The respondent, RIFT VALLEY AGRICULTURAL CONTRACTORS LIMITED,filed a suit against the appellant, KENYA WILDLIFE SERVICES,seeking compensation for general, special and exemplary damages for the loss occasioned to the respondent’s crops by wild animals.
The respondent, vide its plaint dated 4th November 2002, averred that between the months of March and July 2000, droves of wild animals from the appellant’s Maasai Mara National Park invaded the respondent’s farm and destroyed crops that it had planted and were ready and ripe for harvest. The crops included wheat planted on 1,600 hectares of land and barley planted on 400 hectares of land. The estimated value of the destroyed crops and inputs was pleaded as KShs.64,160,130/=. The respondent averred that the loss and damage to its crops were caused by the appellant’s breach of its statutory duties as provided for under section 3 A(c), 3 A (I) & (l) of the Wildlife (Conservation and Management) Act Cap 376 Laws of Kenya (as amended by Act 16 of1989), ( hereinafter referred to as Cap 376). Alternatively, the respondent averred that the said loss was as a result of negligence on the part of the appellant, its servants or agents and asserted that the claim against the appellant was a claim under the rule in RYLANDS V FLETCHER, (1866) L.R. 1
Ex 265.
The appellant vide its defence dated 25th November 2002 denied the claim by the respondent. The appellant denied the allegations of its breach of statutory duty and negligence as set out in the plaint and that the Maasai Mara National Game Park was its property. The appellant asserted that the respondent had wrongly sued it and should have instead sued the Government of Kenya who are the owners of wildlife in Kenya.
Upon hearing both parties, the High Court in its judgment found in favour of the respondent and awarded it damages plus costs of the suit.
Aggrieved by that decision, the appellant has preferred this appeal.
The Appellant’s Memorandum of Appeal raises the following grounds of appeal:
1. The learned Judge erred in law and in fact in wrongly analyzing the statutory duties of the Defendant as set out in section 3A of the Act, and in particular in finding that one of the statutory duties of the appellant is to ensure the protection of crop and other domestic animals against destruction by wild animals. The statute does not provide so.
2. The learned Judge erred in law and in fact in finding that the rule in Rylands v Fletcher is applicable to this case. There is no common law duty imposed on the appellant when the statute is quite clear on what its responsibilities are.
3. The learned Judge erred in law and fact in failing to evaluate the
evidence tendered in court especially showing that Masai Mara Game Reserve is not a national reserve but a game reserve controlled by the Narok County Council.
4. The learned Judge erred in law and in fact in evaluating the evidence tendered and in failing to find that the migration of
wildebeest is a natural phenomenon and anything that happens during that migration is an act of God.
5. The learned Judge erred in law and in fact in failing to distinguish this case with the case of Joseph Boro Ngera & Supaduka Nakuru Limited v Kenya Wildlife Services, Civil Appeal No.

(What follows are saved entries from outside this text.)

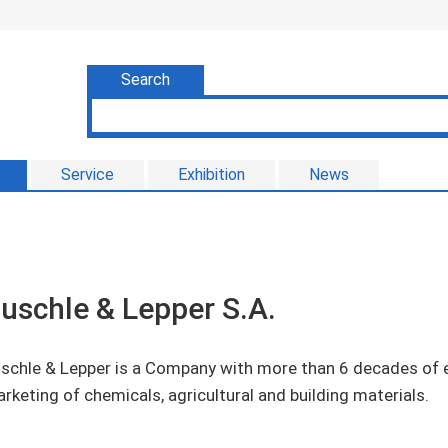
Search
Service
Exhibition
News
uschle & Lepper S.A.
schle & Lepper is a Company with more than 6 decades of e
rketing of chemicals, agricultural and building materials.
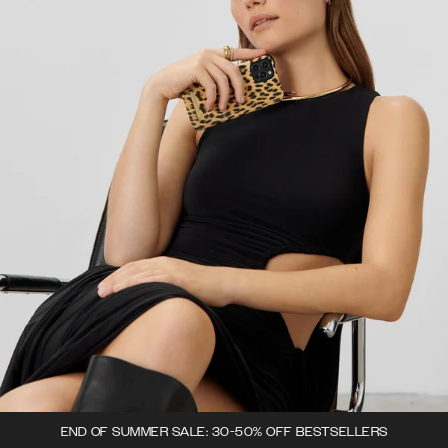
END OF SUMMER SALE: 30-50% OFF BESTSELLERS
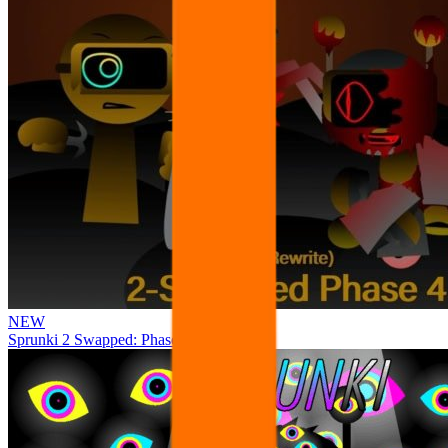
NEW
Sprunki 2 Swapped: Phase 4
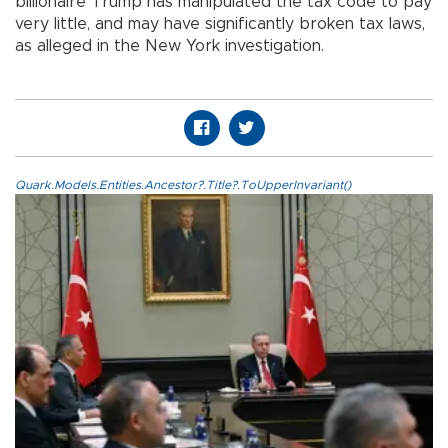
billionaire Trump has manipulated the tax code to pay
very little, and may have significantly broken tax laws,
as alleged in the New York investigation.
Quark.Models.Entities.Ancestor?.Title?.ToUpperInvariant()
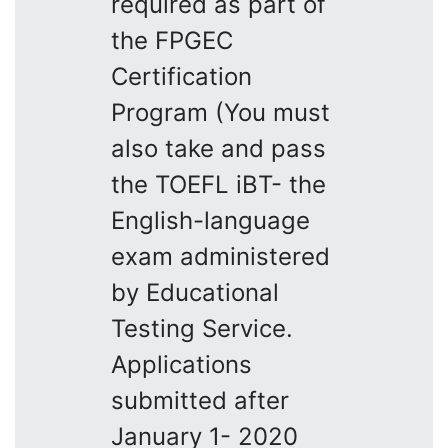
required as part of
the FPGEC
Certification
Program (You must
also take and pass
the TOEFL iBT- the
English-language
exam administered
by Educational
Testing Service.
Applications
submitted after
January 1- 2020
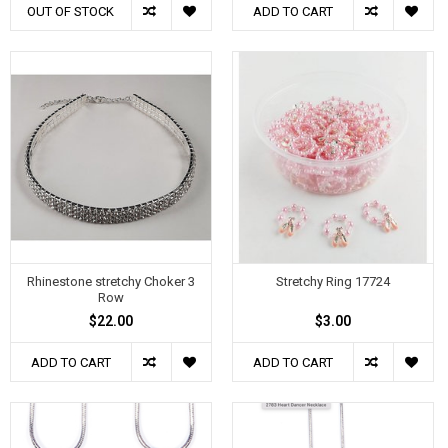
OUT OF STOCK
ADD TO CART
Rhinestone stretchy Choker 3
Stretchy Ring 17724
Row
$22.00
$3.00
ADD TO CART
ADD TO CART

171 of 1997. The holdings in the two cases are separate and distinct.
6. The learned Judge erred in law and in fact in failing to find that due to the provisions of the Act, wildlife is a natural heritage belonging to the Government of the Republic of Kenya and therefore it is the Government which is responsible for compensation in case of claims relating to injury or damage to property. The Act is clear on the procedure.
7. The learned Judge erred in law and in fact in finding that the
Plaintiff/Respondent had proved its claim specifically. The record
shows the following:
a. There was no evidence that the Respondent had leased any of the land as alleged or at all.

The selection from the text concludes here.